REPUBLIKA.CO.ID, JAKARTA -- Badan Pusat Statistik (BPS) mengumumkan jumlah penduduk miskin pada Maret 2025 sebesar 23,85 juta orang atau turun 0,20 juta orang dibandingkan September 2024 dan menurun 1,37 juta orang pada Maret 2024. Deputi Bidang Statistik Sosial BPS Ateng Hartono mengatakan hal tersebut berdasarkan Garis Kemiskinan (GK) pada Maret 2025 sebesar Rp 609.160 per kapita per bulan atau naik 2,34 persen dari September 2024.

"Garis Kemiskinan merupakan suatu nilai pengeluaran minimum kebutuhan makanan dan bukan makanan yang harus dipenuhi agar tidak dikategorikan miskin," ujar Ateng saat rilis BPS terkait Profil Kemiskinan di Indonesia Kondisi Maret 2025 dan Tingkat Ketimpangan Pengeluaran Penduduk Indonesia Kondisi Maret 2025 di Kantor BPS, Jakarta, Jumat (25/7/2025).

Baca Juga

Ateng menyebut komoditas makanan memberikan sumbangan terbesar pada garis kemiskinan, baik di perkotaan maupun di perdesaan sebesar 74,58 persen dibandingkan garis kemiskinan bukan makanan yang sebesar 25,42 persen. Ateng mengatakan beras masih memberi sumbangan terbesar, yakni sebesar 21,06 persen di perkotaan dan 24,91 persen di perdesaan. 

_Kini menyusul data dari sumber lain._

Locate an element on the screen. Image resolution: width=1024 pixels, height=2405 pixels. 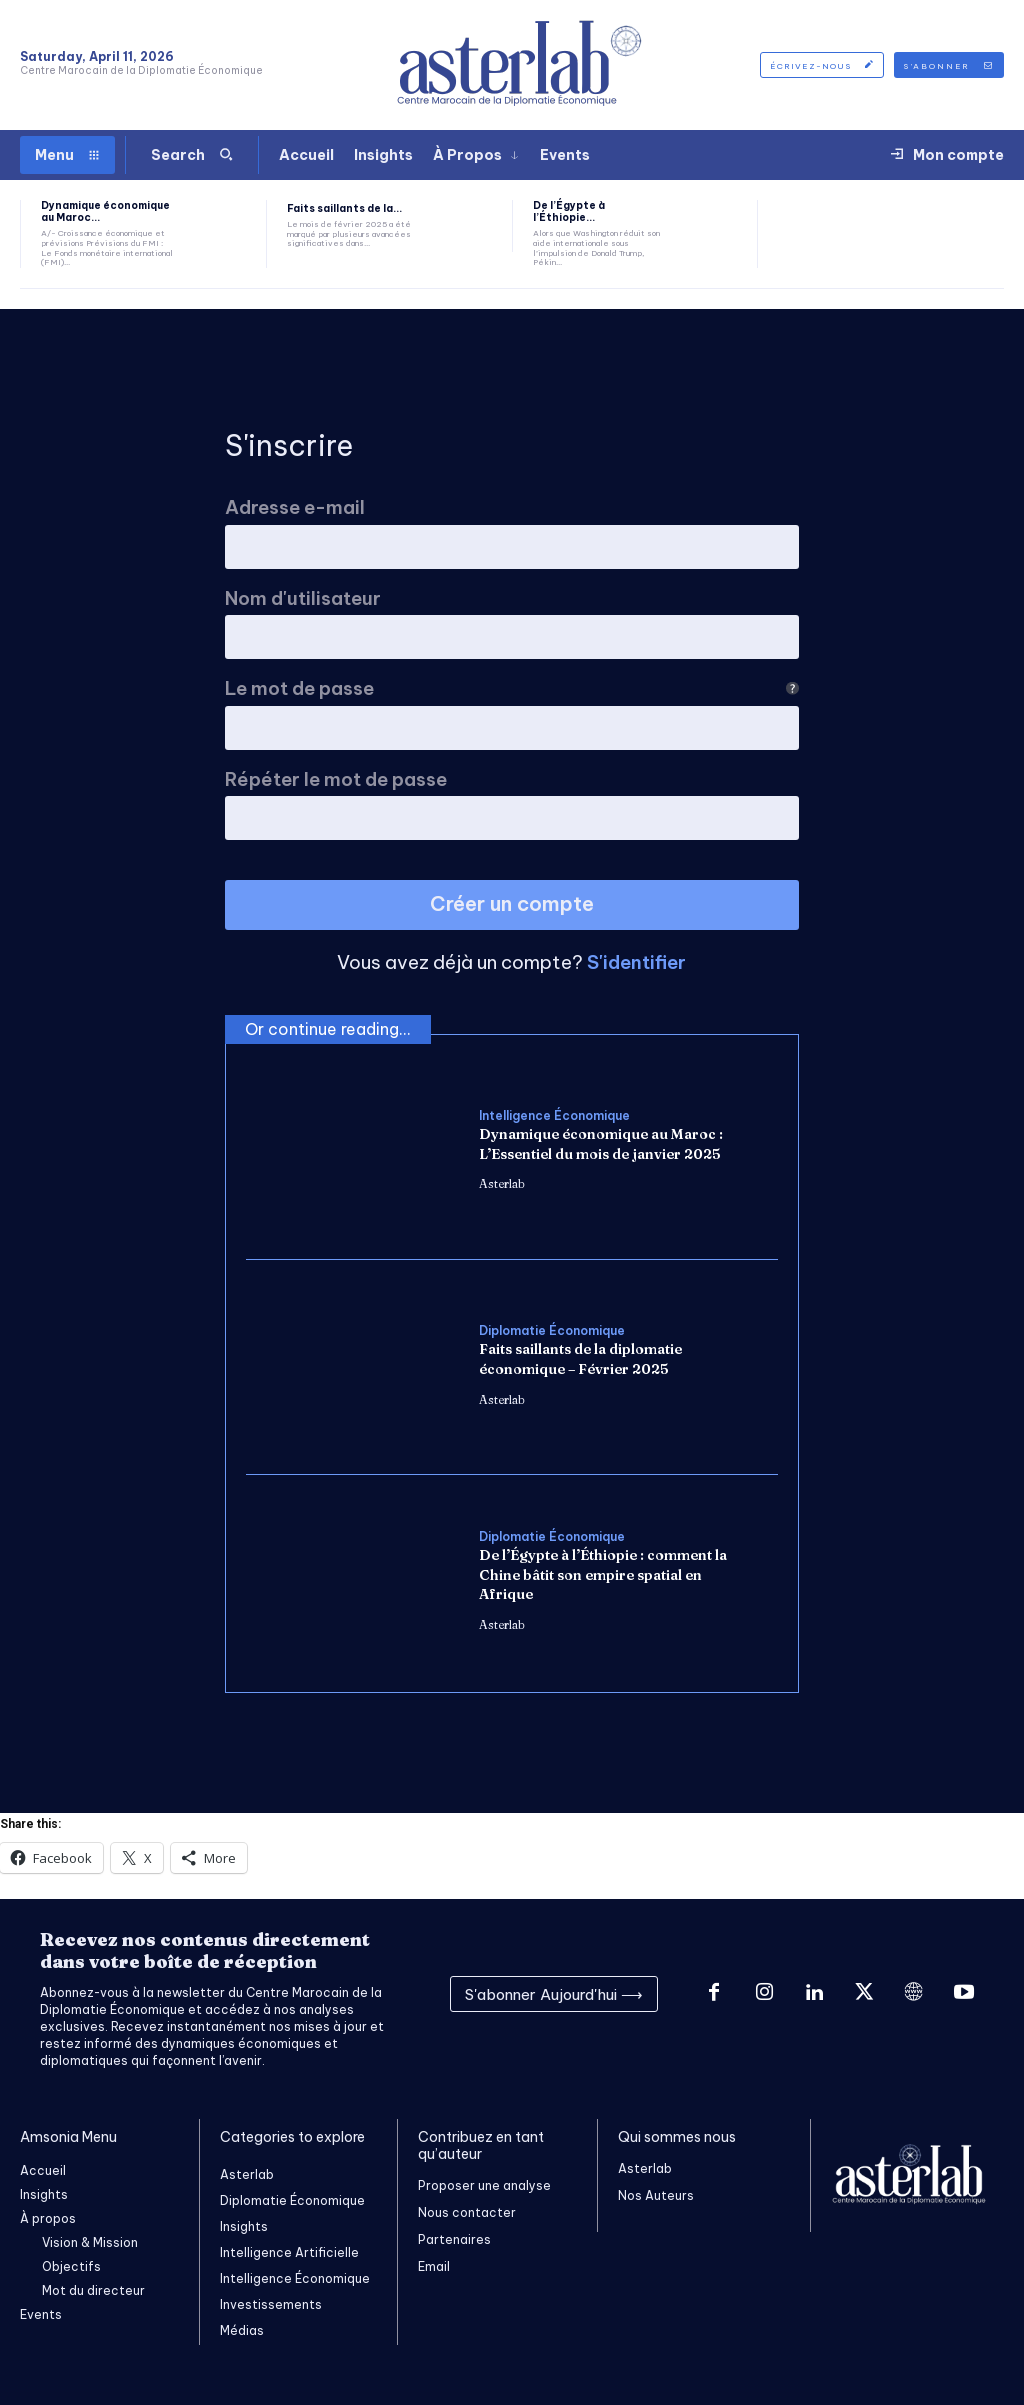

"Rokok kretek filter memberikan sumbangan terbesar kedua terhadap GK (10,72 persen di perkotaan dan 9,99 persen di perdesaan)," sambung Ateng. 

Komoditas lainnya, Ateng katakan, meliputi telur ayam ras, daging ayam ras, mie instan, kopi bubuk & kopi instan, dan seterusnya. Sementara komoditas bukan makanan yang memberikan sumbangan terbesar, baik pada GK perkotaan dan perdesaan, adalah perumahan, bensin, dan listrik.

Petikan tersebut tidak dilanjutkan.